= Pampa Lagunillas Aquifer =

Pampa Lagunillas Aquifer (Spanish: acuífero Pampa Lagunillas or acuífero Lagunillas) is a body of underground water in the Atacama Desert and the western edge of the Altiplano Plateau in Chile. The aquifer lies in an endorheic basin at 4,000 to 4,100 meters above sea level. The water is hosted in alluvial sedimentary fill, pyroclastic deposits and fractured ignimbrites. On surface the alluvial plain associated with the aquifer has an area of about 30 km^{2} and a bofedal wetland.

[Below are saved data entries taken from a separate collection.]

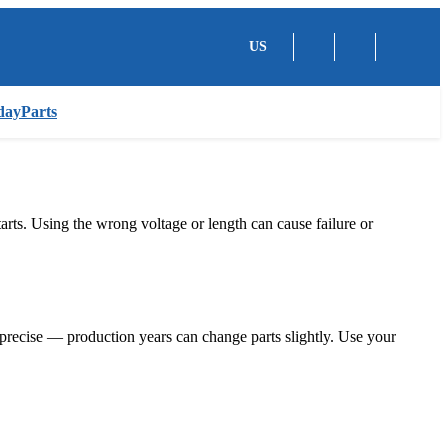
US
dayParts
tarts. Using the wrong voltage or length can cause failure or
recise — production years can change parts slightly. Use your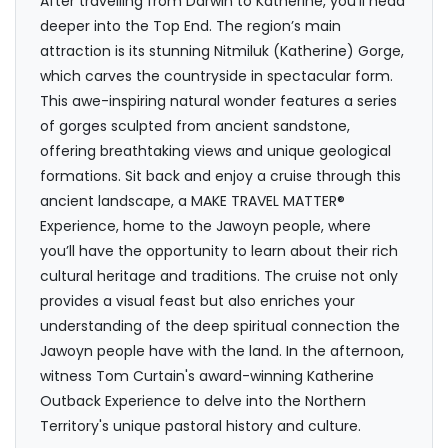
After travelling from Darwin to Katherine, you’ll head
deeper into the Top End. The region’s main
attraction is its stunning Nitmiluk (Katherine) Gorge,
which carves the countryside in spectacular form.
This awe-inspiring natural wonder features a series
of gorges sculpted from ancient sandstone,
offering breathtaking views and unique geological
formations. Sit back and enjoy a cruise through this
ancient landscape, a MAKE TRAVEL MATTER®
Experience, home to the Jawoyn people, where
you’ll have the opportunity to learn about their rich
cultural heritage and traditions. The cruise not only
provides a visual feast but also enriches your
understanding of the deep spiritual connection the
Jawoyn people have with the land. In the afternoon,
witness Tom Curtain's award-winning Katherine
Outback Experience to delve into the Northern
Territory's unique pastoral history and culture.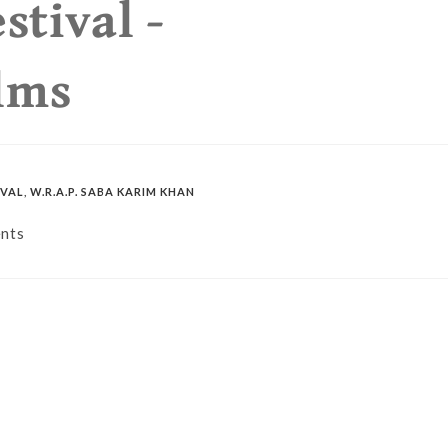
stival -
lms
IVAL
,
W.R.A.P. SABA KARIM KHAN
nts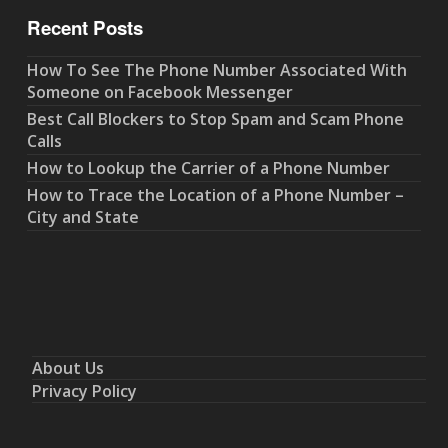
Recent Posts
How To See The Phone Number Associated With
Someone on Facebook Messenger
Best Call Blockers to Stop Spam and Scam Phone
Calls
How to Lookup the Carrier of a Phone Number
How to Trace the Location of a Phone Number –
City and State
About Us
Privacy Policy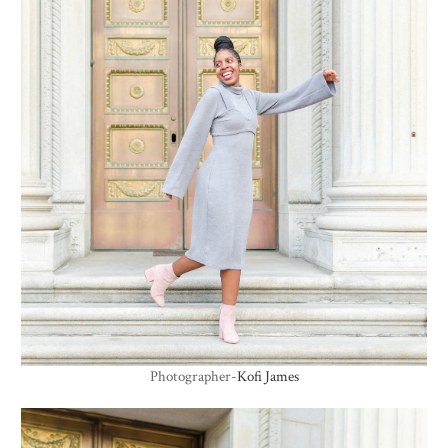
Photographer-
Kofi James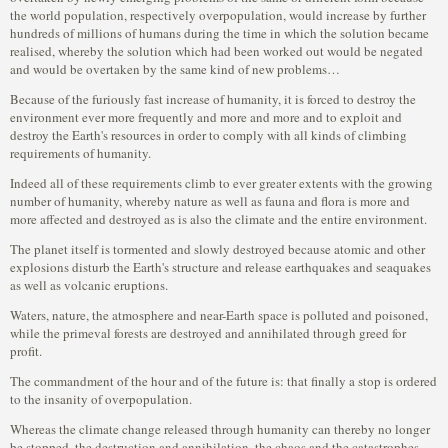
the world population, respectively overpopulation, would increase by further
hundreds of millions of humans during the time in which the solution became
realised, whereby the solution which had been worked out would be negated
and would be overtaken by the same kind of new problems…
Because of the furiously fast increase of humanity, it is forced to destroy the
environment ever more frequently and more and more and to exploit and
destroy the Earth's resources in order to comply with all kinds of climbing
requirements of humanity.
Indeed all of these requirements climb to ever greater extents with the growing
number of humanity, whereby nature as well as fauna and flora is more and
more affected and destroyed as is also the climate and the entire environment.
The planet itself is tormented and slowly destroyed because atomic and other
explosions disturb the Earth's structure and release earthquakes and seaquakes
as well as volcanic eruptions.
Waters, nature, the atmosphere and near-Earth space is polluted and poisoned,
while the primeval forests are destroyed and annihilated through greed for
profit.
The commandment of the hour and of the future is: that finally a stop is ordered
to the insanity of overpopulation.
Whereas the climate change released through humanity can thereby no longer
be stopped, the destruction and annihilation, the chaos and the catastrophes,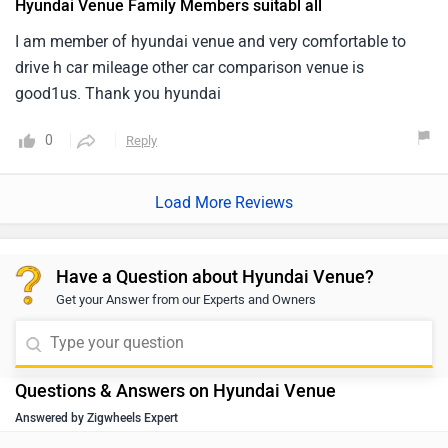
Hyundai Venue Family Members suitabl all
I am member of hyundai venue and very comfortable to
drive h car mileage other car comparison venue is
good1us. Thank you hyundai
0
Reply
Load More Reviews
Have a Question about Hyundai Venue?
Get your Answer from our Experts and Owners
Questions & Answers on Hyundai Venue
Answered by Zigwheels Expert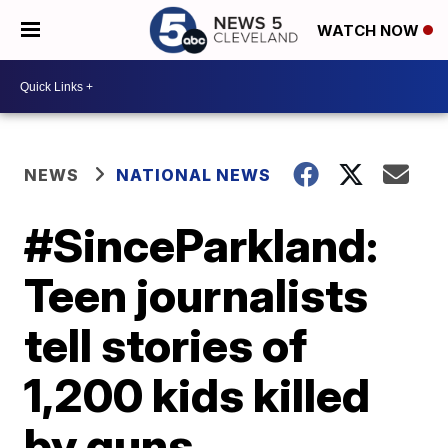
WATCH NOW
NEWS
NATIONAL NEWS
#SinceParkland:
Teen journalists
tell stories of
1,200 kids killed
by guns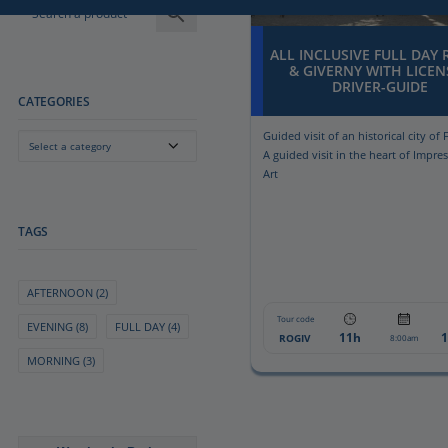
ALL INCLUSIVE FULL DAY
& GIVERNY WITH LICEN
DRIVER-GUIDE
CATEGORIES
Guided visit of an historical city of 
Select a category
A guided visit in the heart of Impre
Art
TAGS
AFTERNOON
(2)
Tour code
EVENING
(8)
FULL DAY
(4)
11h
ROGIV
8:00am
MORNING
(3)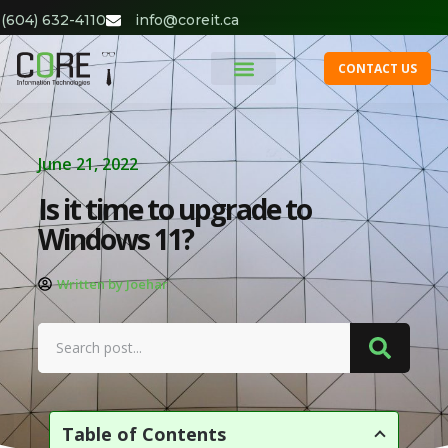
(604) 632-4110
info@coreit.ca
CONTACT US
June 21, 2022
Is it time to upgrade to
Windows 11?
Written by Joehar
Table of Contents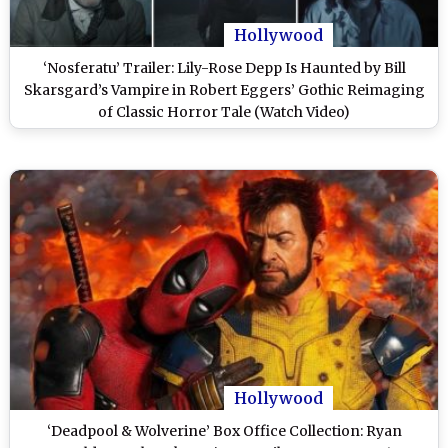
Hollywood
‘Nosferatu’ Trailer: Lily-Rose Depp Is Haunted by Bill
Skarsgard’s Vampire in Robert Eggers’ Gothic Reimaging
of Classic Horror Tale (Watch Video)
Hollywood
‘Deadpool & Wolverine’ Box Office Collection: Ryan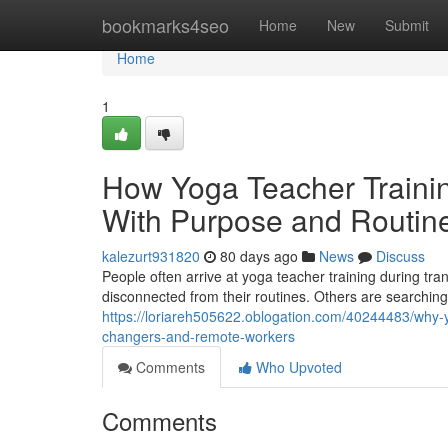
Home
bookmarks4seo
Home
New
Submit
Home
1
How Yoga Teacher Trainin
With Purpose and Routin
kalezurt931820
80 days ago
News
Discuss
People often arrive at yoga teacher training during tra
disconnected from their routines. Others are searching
https://loriareh505622.oblogation.com/40244483/why-yo
changers-and-remote-workers
Comments
Who Upvoted
Comments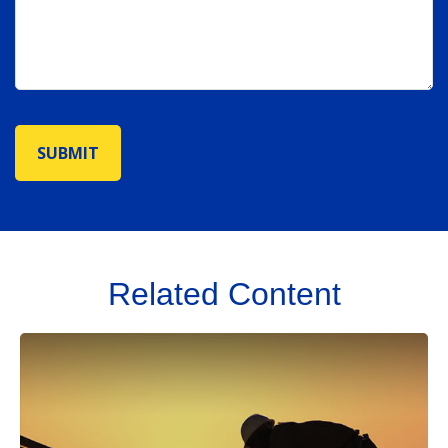
Related Content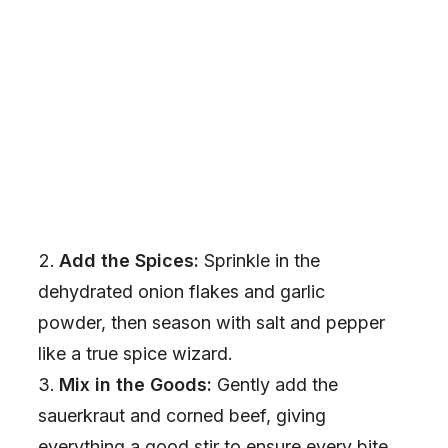
Add the Spices:
Sprinkle in the
dehydrated onion flakes and garlic
powder, then season with salt and pepper
like a true spice wizard.
Mix in the Goods:
Gently add the
sauerkraut and corned beef, giving
everything a good stir to ensure every bite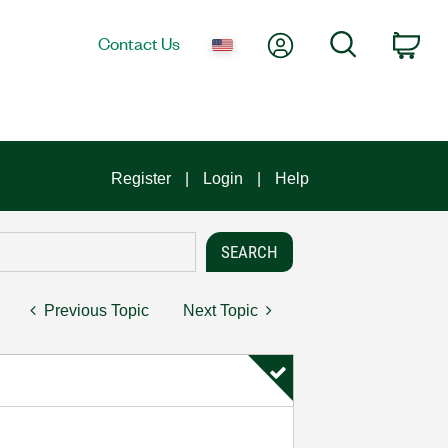
My Account
Search
Contact Us
Car
Register
Login
Help
Previous Topic
Next Topic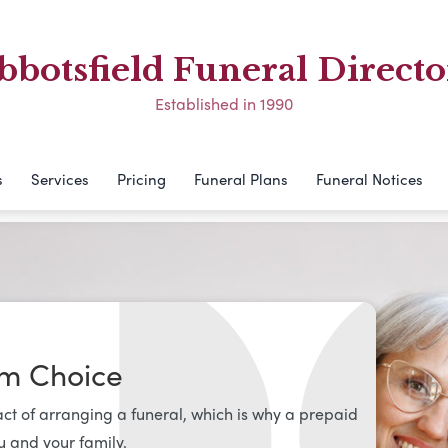
bbotsfield Funeral Directo
Established in 1990
s
Services
Pricing
Funeral Plans
Funeral Notices
om Choice
t of arranging a funeral, which is why a prepaid
u and your family.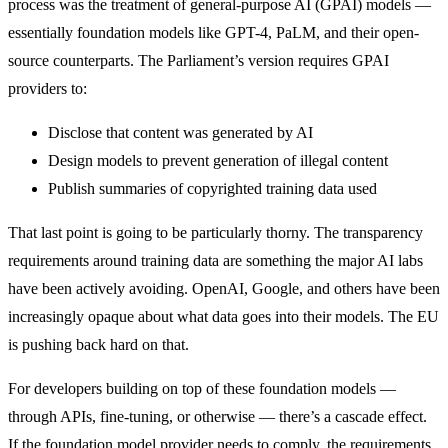
process was the treatment of general-purpose AI (GPAI) models —
essentially foundation models like GPT-4, PaLM, and their open-
source counterparts. The Parliament’s version requires GPAI
providers to:
Disclose that content was generated by AI
Design models to prevent generation of illegal content
Publish summaries of copyrighted training data used
That last point is going to be particularly thorny. The transparency
requirements around training data are something the major AI labs
have been actively avoiding. OpenAI, Google, and others have been
increasingly opaque about what data goes into their models. The EU
is pushing back hard on that.
For developers building on top of these foundation models —
through APIs, fine-tuning, or otherwise — there’s a cascade effect.
If the foundation model provider needs to comply, the requirements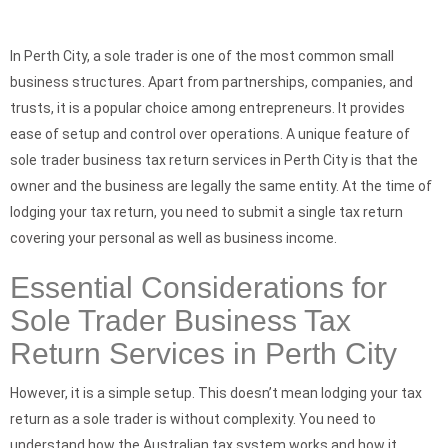
In Perth City, a sole trader is one of the most common small
business structures. Apart from partnerships, companies, and
trusts, it is a popular choice among entrepreneurs. It provides
ease of setup and control over operations. A unique feature of
sole trader business tax return services in Perth City is that the
owner and the business are legally the same entity. At the time of
lodging your tax return, you need to submit a single tax return
covering your personal as well as business income.
Essential Considerations for
Sole Trader Business Tax
Return Services in Perth City
However, it is a simple setup. This doesn’t mean lodging your tax
return as a sole trader is without complexity. You need to
understand how the Australian tax system works and how it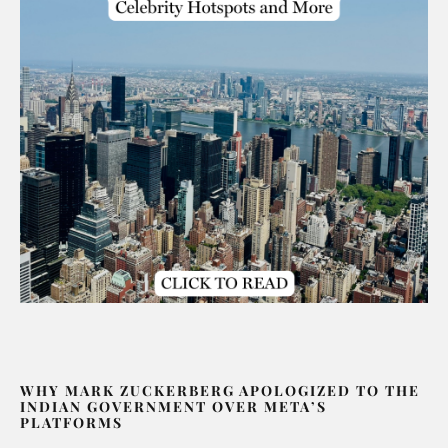
WHY MARK ZUCKERBERG APOLOGIZED TO THE
INDIAN GOVERNMENT OVER META’S
PLATFORMS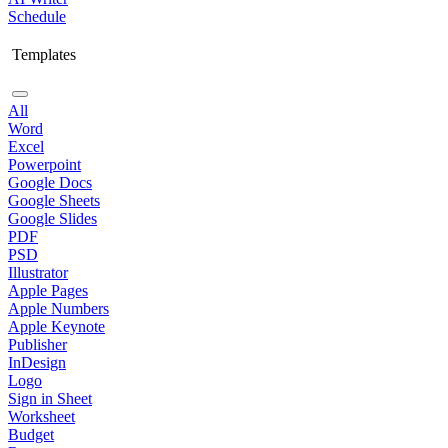
Schedule
Templates
All
Word
Excel
Powerpoint
Google Docs
Google Sheets
Google Slides
PDF
PSD
Illustrator
Apple Pages
Apple Numbers
Apple Keynote
Publisher
InDesign
Logo
Sign in Sheet
Worksheet
Budget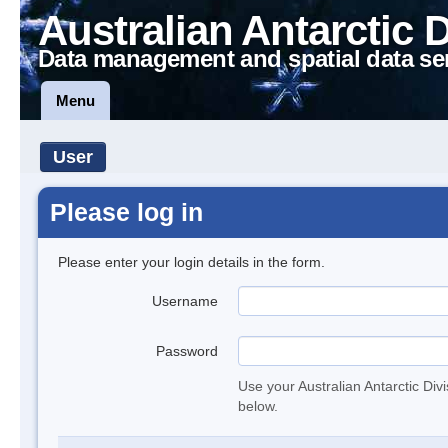
Australian Antarctic 
Data management and spatial data se
Menu
User
Please log in
Please enter your login details in the form.
Username
Password
Use your Australian Antarctic Div
below.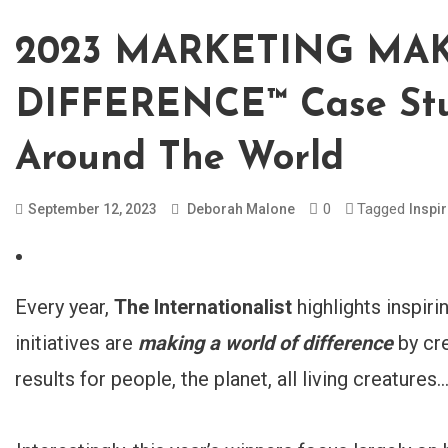
2023 MARKETING MA
DIFFERENCE™ Case Stu
Around The World
0
Tagged
September 12, 2023
Deborah Malone
Inspi
Every year,
The Internationalist
highlights inspir
initiatives are
making a world of difference
by cre
results for people, the planet, all living creatures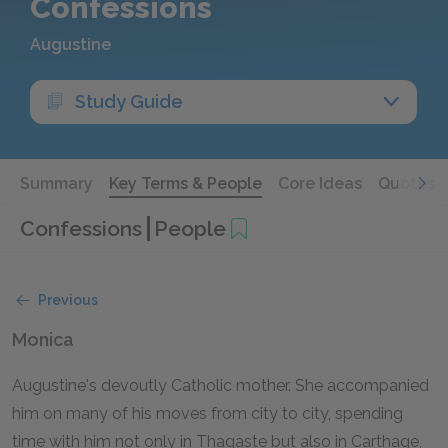
Confessions
Augustine
Study Guide
Summary
Key Terms & People
Core Ideas
Quotes
Confessions
People
Previous
Monica
Augustine's devoutly Catholic mother. She accompanied
him on many of his moves from city to city, spending
time with him not only in Thagaste but also in Carthage,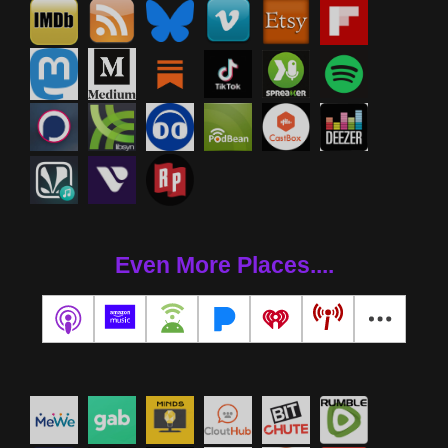
Even More Places....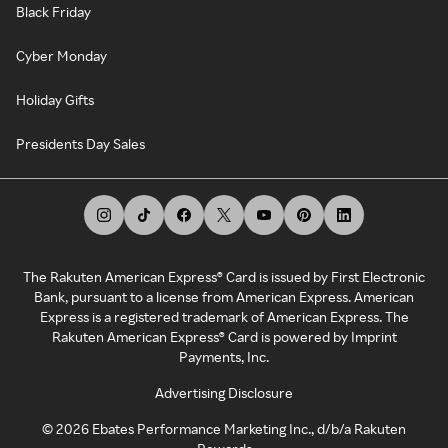
Black Friday
Cyber Monday
Holiday Gifts
Presidents Day Sales
The Rakuten American Express® Card is issued by First Electronic
Bank, pursuant to a license from American Express. American
Express is a registered trademark of American Express. The
Rakuten American Express® Card is powered by Imprint
Payments, Inc.
Advertising Disclosure
©
2026
Ebates Performance Marketing Inc., d/b/a Rakuten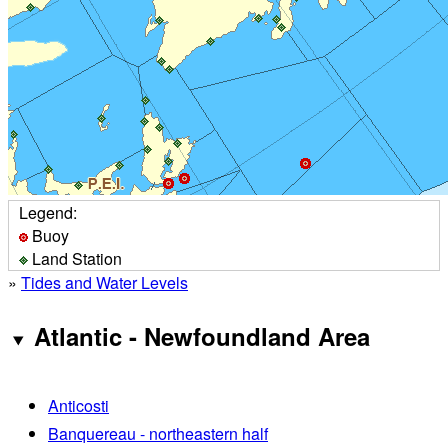
Legend:
Buoy
Land Station
»
Tides and Water Levels
Atlantic - Newfoundland Area
Anticosti
Banquereau - northeastern half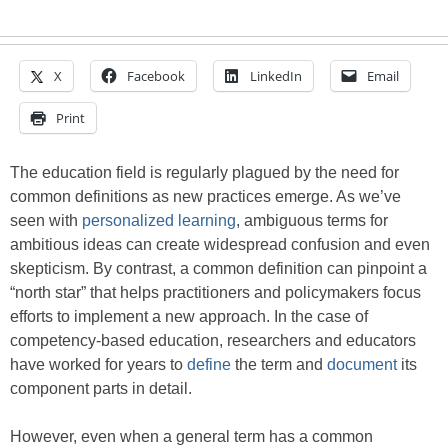
X
Facebook
LinkedIn
Email
Print
The education field is regularly plagued by the need for
common definitions as new practices emerge. As we’ve
seen with
personalized learning
, ambiguous terms for
ambitious ideas can create widespread confusion and even
skepticism. By contrast, a common definition can pinpoint a
“north star” that helps practitioners and policymakers focus
efforts to implement a new approach. In the case of
competency-based education, researchers and educators
have worked for years to
define
the term and
document
its
component parts in detail.
However, even when a general term has a common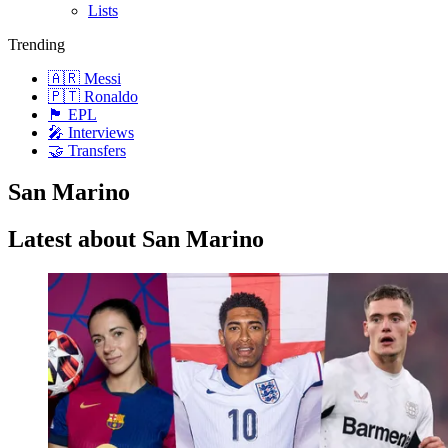
Lists
Trending
🇦🇷 Messi
🇵🇹 Ronaldo
🏴󠁧󠁢󠁥󠁮󠁧󠁿 EPL
🎤 Interviews
🤝 Transfers
San Marino
Latest about San Marino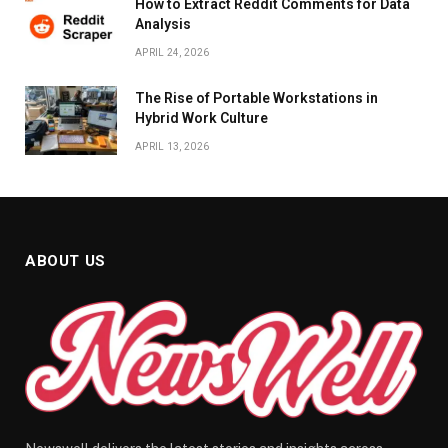
How to Extract Reddit Comments for Data
Analysis
APRIL 24, 2026
The Rise of Portable Workstations in
Hybrid Work Culture
APRIL 13, 2026
ABOUT US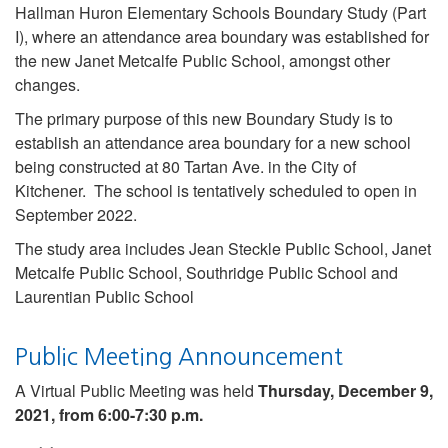
Hallman Huron Elementary Schools Boundary Study (Part
I), where an attendance area boundary was established for
the new Janet Metcalfe Public School, amongst other
changes.
The primary purpose of this new Boundary Study is to
establish an attendance area boundary for a new school
being constructed at 80 Tartan Ave. in the City of
Kitchener. The school is tentatively scheduled to open in
September 2022.
The study area includes Jean Steckle Public School, Janet
Metcalfe Public School, Southridge Public School and
Laurentian Public School
Public Meeting Announcement
A Virtual Public Meeting was held
Thursday, December 9,
2021, from 6:00-7:30 p.m.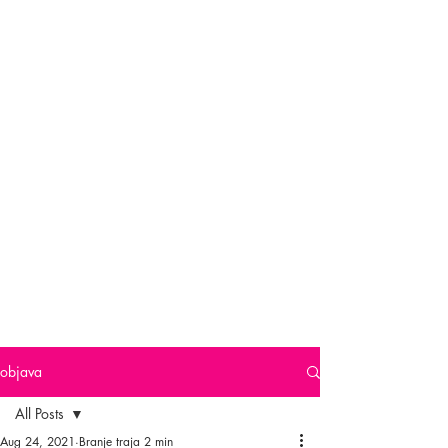
objava
All Posts
Aug 24, 2021
Branje traja 2 min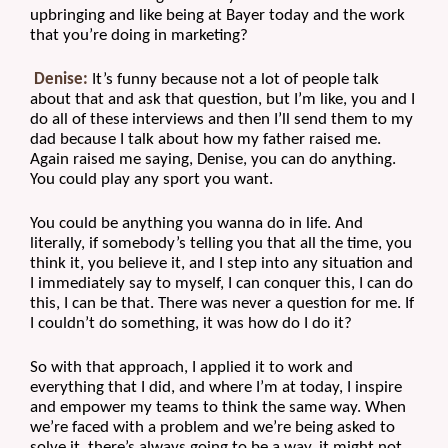
upbringing and like being at Bayer today and the work 
that you’re doing in marketing?
Denise:
 It’s funny because not a lot of people talk 
about that and ask that question, but I’m like, you and I 
do all of these interviews and then I’ll send them to my 
dad because I talk about how my father raised me. 
Again raised me saying, Denise, you can do anything. 
You could play any sport you want.
You could be anything you wanna do in life. And 
literally, if somebody’s telling you that all the time, you 
think it, you believe it, and I step into any situation and 
I immediately say to myself, I can conquer this, I can do 
this, I can be that. There was never a question for me. If 
I couldn’t do something, it was how do I do it?
So with that approach, I applied it to work and 
everything that I did, and where I’m at today, I inspire 
and empower my teams to think the same way. When 
we’re faced with a problem and we’re being asked to 
solve it, there’s always going to be a way, it might not 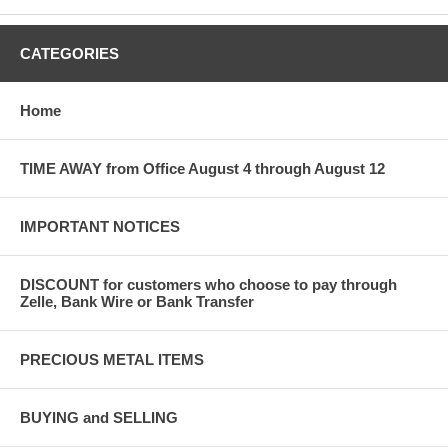
CATEGORIES
Home
TIME AWAY from Office August 4 through August 12
IMPORTANT NOTICES
DISCOUNT for customers who choose to pay through
Zelle, Bank Wire or Bank Transfer
PRECIOUS METAL ITEMS
BUYING and SELLING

The aquifer had a well field established in the mid-1990s to supply freshwater to the Cerro Colorado copper mine 45 km to the west. Initially an abstraction of 120 L/s for 30 years was planned and by 2015 the mine reported to extract c. 130 L/s. In 1991 groundwater levels were near surface and in local Aymara people took notice that five springs springs had dried out and in 2012 it was confirmed the groundwater level was at about 15 m belowe the surface. In the 2000s the mine was sanctioned by authorities and ordered to restore wetlands, which it did artificially by irrigating them with aquifer water. The drying of the aquifer and the surface waters above have altered the local climate by increasing air temperature oscillations in the area.

In 2023, Cerro Colorado mine was closed as its permit to extract water from the Pampa Lagunillas Aquifer expired and was not renewed. The company operating the mine, Pampa Norte (subsidiary of BHP), have stated that the mine will reopen when issues are resolved and that no water from the aquifer will be used.